EXERCISE INSTRUCTIONS. Starting with the first line of the data that follows, transcribe every line verbatim until the line containing "申し込む（「大阪大学知の広場」へ） (99, 1642)" has been transcribed.
────────────────────
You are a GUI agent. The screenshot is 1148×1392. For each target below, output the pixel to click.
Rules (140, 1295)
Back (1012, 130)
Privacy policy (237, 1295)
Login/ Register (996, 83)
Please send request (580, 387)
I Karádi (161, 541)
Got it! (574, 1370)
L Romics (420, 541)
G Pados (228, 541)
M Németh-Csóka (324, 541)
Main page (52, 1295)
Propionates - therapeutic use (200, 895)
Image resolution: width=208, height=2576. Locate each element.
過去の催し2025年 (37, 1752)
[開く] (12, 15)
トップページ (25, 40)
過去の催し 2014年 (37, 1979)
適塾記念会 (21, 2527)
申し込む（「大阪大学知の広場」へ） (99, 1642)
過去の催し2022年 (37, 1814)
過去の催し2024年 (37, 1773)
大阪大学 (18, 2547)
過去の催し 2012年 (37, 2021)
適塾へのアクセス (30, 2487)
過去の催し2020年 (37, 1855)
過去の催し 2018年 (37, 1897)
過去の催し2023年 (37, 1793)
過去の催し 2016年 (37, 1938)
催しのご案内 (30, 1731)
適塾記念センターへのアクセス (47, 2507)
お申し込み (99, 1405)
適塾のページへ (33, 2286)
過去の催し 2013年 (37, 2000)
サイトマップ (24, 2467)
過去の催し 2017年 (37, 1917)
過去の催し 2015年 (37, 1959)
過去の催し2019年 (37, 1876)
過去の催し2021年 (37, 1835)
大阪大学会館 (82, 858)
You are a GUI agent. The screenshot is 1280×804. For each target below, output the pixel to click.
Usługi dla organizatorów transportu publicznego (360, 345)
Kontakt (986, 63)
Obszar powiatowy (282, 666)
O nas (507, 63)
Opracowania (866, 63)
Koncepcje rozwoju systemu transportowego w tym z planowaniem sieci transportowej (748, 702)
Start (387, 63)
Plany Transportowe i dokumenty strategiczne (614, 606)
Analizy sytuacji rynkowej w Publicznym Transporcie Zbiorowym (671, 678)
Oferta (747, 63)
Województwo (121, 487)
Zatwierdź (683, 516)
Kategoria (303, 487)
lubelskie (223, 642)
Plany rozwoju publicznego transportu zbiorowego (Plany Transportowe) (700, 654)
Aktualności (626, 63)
────────────────────
RESPONSE TO THIS TASK.
You are a GUI agent. The screenshot is 1148×1392. For each target below, output the pixel to click.
Rules (140, 1295)
Back (1012, 130)
Privacy policy (237, 1295)
Login/ Register (996, 83)
Please send request (580, 387)
I Karádi (161, 541)
Got it! (574, 1370)
L Romics (420, 541)
G Pados (228, 541)
M Németh-Csóka (324, 541)
Main page (52, 1295)
Propionates - therapeutic use (200, 895)
Image resolution: width=208, height=2576. Locate each element.
過去の催し2025年 (37, 1752)
[開く] (12, 15)
トップページ (25, 40)
過去の催し 2014年 (37, 1979)
適塾記念会 (21, 2527)
申し込む（「大阪大学知の広場」へ） (99, 1642)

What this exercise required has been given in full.